CRM

Mobile Workforces: Better Living Through Technology

According to a February JupiterResearch survey, 59 percent of small businesses that generate between US$100,000 and $5 million in annual revenue and 74 percent of those making in excess of $5 million are heavy users of mobile phones. Whether they work on their own or have 100 employees, more than half of small businesses rely on mobile phones.

This boundary-less access to the business is not without benefit. A December 2005 study by Aberdeen Group — “New Fleet Mobile Strategies” — noted a 13 percent improvement in corporate productivity thanks to mobile accessibility. It rises to a 15 percent increase among best-in-class companies.

Staying in Control

“I’m staying ahead of the competition, sending proposals, making and fielding phone calls, controlling the business — not letting it control me and my time, activities or location,” says Jeff Rosengarden, CEO of Skokie, Ill.-based HighTower, Inc.

In order to work sales leads in his business software development firm, he and mobile-enabled HighTower salespeople manage their time through mobile devices, which track calls scheduled through their CRM package. “We are dependent on our CRM package, so it communicates with all mobile office products,” he says.

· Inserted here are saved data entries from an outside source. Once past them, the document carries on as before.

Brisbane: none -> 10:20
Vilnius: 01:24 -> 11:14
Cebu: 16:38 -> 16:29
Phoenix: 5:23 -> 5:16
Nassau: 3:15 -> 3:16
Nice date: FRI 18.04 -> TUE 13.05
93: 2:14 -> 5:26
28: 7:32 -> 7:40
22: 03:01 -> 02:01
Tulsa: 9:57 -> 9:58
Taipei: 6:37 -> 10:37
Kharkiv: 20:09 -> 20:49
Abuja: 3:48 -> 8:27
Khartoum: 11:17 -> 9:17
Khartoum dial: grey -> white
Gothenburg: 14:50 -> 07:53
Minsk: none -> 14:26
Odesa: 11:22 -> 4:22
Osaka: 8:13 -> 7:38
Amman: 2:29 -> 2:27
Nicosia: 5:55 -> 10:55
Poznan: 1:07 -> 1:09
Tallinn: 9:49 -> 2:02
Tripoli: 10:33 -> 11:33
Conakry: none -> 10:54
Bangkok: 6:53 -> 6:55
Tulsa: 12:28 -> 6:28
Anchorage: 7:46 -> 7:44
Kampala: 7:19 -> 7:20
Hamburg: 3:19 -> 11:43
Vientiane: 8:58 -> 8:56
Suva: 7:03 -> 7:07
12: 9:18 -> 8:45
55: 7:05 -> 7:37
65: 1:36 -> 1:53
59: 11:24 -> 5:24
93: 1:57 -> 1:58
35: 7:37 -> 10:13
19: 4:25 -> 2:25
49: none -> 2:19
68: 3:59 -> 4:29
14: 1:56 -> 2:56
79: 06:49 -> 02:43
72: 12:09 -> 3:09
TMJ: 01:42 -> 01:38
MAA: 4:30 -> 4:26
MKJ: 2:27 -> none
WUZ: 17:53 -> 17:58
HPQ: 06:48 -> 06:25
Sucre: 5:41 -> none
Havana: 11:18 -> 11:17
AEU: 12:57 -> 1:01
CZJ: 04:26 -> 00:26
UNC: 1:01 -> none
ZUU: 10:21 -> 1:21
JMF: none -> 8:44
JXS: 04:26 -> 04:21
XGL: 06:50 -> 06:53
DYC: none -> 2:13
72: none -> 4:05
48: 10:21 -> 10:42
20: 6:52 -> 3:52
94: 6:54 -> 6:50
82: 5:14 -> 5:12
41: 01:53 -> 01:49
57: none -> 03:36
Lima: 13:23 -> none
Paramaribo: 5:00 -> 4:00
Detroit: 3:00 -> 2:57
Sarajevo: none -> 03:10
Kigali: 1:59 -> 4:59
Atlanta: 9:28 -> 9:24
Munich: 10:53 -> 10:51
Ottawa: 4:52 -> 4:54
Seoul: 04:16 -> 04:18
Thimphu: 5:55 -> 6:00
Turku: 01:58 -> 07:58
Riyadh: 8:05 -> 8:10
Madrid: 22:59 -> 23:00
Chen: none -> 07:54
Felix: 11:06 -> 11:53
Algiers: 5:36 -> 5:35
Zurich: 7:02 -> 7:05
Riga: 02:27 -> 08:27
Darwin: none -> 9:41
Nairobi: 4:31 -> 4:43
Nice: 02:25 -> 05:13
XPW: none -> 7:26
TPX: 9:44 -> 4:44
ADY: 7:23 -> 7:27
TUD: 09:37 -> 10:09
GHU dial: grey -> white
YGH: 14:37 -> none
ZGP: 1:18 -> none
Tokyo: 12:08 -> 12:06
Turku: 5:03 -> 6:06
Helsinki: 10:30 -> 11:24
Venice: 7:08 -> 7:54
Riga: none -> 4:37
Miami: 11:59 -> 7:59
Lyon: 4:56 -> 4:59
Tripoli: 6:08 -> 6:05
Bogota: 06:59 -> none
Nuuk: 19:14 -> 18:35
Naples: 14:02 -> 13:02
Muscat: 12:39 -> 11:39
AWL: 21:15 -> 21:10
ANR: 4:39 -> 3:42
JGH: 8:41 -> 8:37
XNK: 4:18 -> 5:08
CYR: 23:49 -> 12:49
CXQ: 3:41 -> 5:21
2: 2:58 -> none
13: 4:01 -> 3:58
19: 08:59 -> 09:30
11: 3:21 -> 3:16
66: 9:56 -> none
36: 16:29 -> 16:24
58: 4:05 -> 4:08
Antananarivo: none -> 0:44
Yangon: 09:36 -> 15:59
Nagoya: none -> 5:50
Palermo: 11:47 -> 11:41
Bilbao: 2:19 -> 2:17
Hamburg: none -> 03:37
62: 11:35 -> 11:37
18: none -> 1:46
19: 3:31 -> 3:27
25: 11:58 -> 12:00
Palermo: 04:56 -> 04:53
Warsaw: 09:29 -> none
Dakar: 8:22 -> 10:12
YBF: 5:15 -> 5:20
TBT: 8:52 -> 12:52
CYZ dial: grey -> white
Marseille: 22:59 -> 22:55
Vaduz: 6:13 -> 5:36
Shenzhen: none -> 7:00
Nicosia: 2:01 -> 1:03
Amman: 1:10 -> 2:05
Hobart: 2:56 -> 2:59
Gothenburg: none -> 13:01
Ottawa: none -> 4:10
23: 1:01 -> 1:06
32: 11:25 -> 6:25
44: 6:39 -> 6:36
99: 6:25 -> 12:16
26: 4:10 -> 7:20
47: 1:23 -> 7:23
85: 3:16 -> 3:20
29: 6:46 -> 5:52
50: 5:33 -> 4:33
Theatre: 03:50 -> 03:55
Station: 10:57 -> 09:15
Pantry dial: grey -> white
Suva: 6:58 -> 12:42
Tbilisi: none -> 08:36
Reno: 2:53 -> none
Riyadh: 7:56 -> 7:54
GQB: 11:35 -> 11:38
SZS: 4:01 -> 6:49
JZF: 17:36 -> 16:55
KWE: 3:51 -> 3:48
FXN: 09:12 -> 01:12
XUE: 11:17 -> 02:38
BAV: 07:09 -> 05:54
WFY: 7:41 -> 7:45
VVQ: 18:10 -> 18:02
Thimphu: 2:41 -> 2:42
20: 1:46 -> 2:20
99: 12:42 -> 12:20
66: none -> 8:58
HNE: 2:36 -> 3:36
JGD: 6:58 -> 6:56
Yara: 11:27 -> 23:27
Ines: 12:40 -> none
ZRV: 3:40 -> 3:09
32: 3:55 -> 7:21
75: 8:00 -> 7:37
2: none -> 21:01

HighTower is not only a mobile-dependent small businesses, it sells solutions to them as well. The Sage CRM SalesLogix packages feature sales lead tracking with business alerts initiated by scans of a company’s CRM server. Three-day-old leads, for example, are re-sent with warnings to the assigned sales rep, prompting him or her to activate the lead. If nothing is communicated to the server by the mobile salesperson in seven days, the rep and his or her sales manager receive an alert.

Productivity Needs Process Adaptation

For some small businesses, reliance on mobile phones and other technology enables their establishment but allows entrepreneurs to have lives outside of the office, too. For others, it affords them larger sales forces without scattered leased office space, land lines and additional location-based software licenses. Small businesses with stable histories may desire increased revenues and quicker product turnover.

Mobile devices have the potential to achieve competitive results. However, as the escalating nature of HighTower’s available CRM services proves, not all mobile workers use the tools to their potential.

“You’re building on or adding a new dimension to the sales process” through mobile-enabled workforces, says Rodger Stotz, vice president and managing consultant of Maritz Inc., located in Fenton, Mo. “But one of the things we’re seeing is that the technology is ahead of the actual application. The skill level of the sales force logging in is not fully exploiting the technology.”

One of the reasons is that some sales organizations engage mobile tools expecting them to magically deliver an accelerated sales cycle, more satisfied and loyal customers, bigger sales orders or any other measure of improved productivity. Their failure to train the sales force and clearly define management’s new expectations of reps leaves mobile workers lacking a full understanding of the resources they have at hand, Stotz says.

Productivity gains start before the rep takes or makes a customer call. It starts with responsible sales management, “whether the corporate expectation of a mobile workforce is huge product movement, cost-savings or exponential sales improvement,” he says.

Teaching Technology

Sales management needs to determine how best to embed the skills required to make the most of new technology. “It takes time, and salespeople generally are not patient about taking time out of selling to do training,” Stotz says.

“Whenever you change methods, things aren’t in the same place they were,” he continues. Organizations may experience a decrease in sales productivity and disappointing results while salespeople balk, “we used to do it this way. How come it’s not working that way?” They have to spend time and learn the functionality of the mobile-enabled applications.

Then, once the sales force goes mobile and experiences the applications, internal expectations about its returns may need to change. Similarly, customers’ expectations of 24/7 service may need to be tempered with the capability of the enterprise systems to deliver data to mobile workers.

“Each sales force ought to expect that as it is making major steps in deployment of technology, there may be a dip in performance before there are sales performance gains,” Stotz says. “Mobile workforces are in the early stages. There is a gap between the promise and what is occurring. The sales force needs to change its methodology in the field to adopt new technology.”